My series on Bill C-11’s foundational faults has covered jurisdictional over-reach, the implications of treating all audio-visual content as a “program” subject to CRTC regulation, as well as the flaws and harms of the discoverability provisions. While the faults thus far focus on provisions contained in the bill, this post examines a critical aspect of broadcast and cultural policy that the government has failed to address. The bill purports to support “Canadian stories” but the current system often means that certified Cancon has little to do with Canada and fails to meet those objectives. Case in point: the certification of Gotta Love Trump, a film primarily comprised of pro-Trump clips that include Trump’s photographer, a former Apprentice contestant, Roger Stone, Candace Owens, and a cast of others with scarcely anything resembling Canadian content.

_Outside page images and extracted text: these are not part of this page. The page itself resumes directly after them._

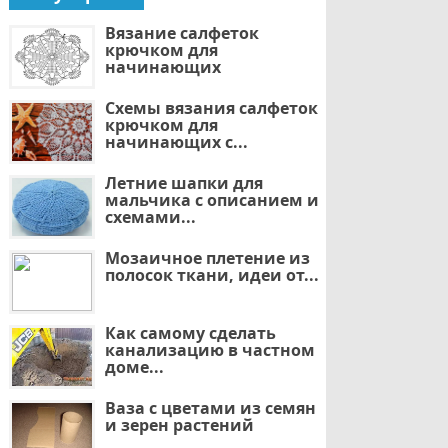
Вязание салфеток
крючком для
начинающих
Схемы вязания салфеток
крючком для
начинающих с...
Летние шапки для
мальчика с описанием и
схемами...
Мозаичное плетение из
полосок ткани, идеи от...
Как самому сделать
канализацию в частном
доме...
Ваза с цветами из семян
и зерен растений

The Canadian film and television sector has enjoyed record success in recent years, with massive new spending often driven by foreign streaming services (the claims that companies such as Netflix don’t contribute in Canada has long been a myth). This is particularly true in Quebec, where recent data shows record spending. Given the enormous economic success, the suggestion that Bill C-11 solves an economic problem simply doesn’t stand up to scrutiny. Instead, proponents argue that the bill is needed for cultural reasons by supporting the creation of certified Canadian content rather than what is known as “foreign location and service production” (FLSP), where the production occurs in Canada but is not certified as Cancon. However, the not-so-secret reality of the Canadian system is that foreign location and service production and Canadian content are frequently indistinguishable. Qualifying as Canadian requires having a Canadian producer along with meeting a point system that rewards granting roles such as the director, screenwriter, lead actors, and music composer to Canadians (the qualifications for CAVCO CPTC certification are here).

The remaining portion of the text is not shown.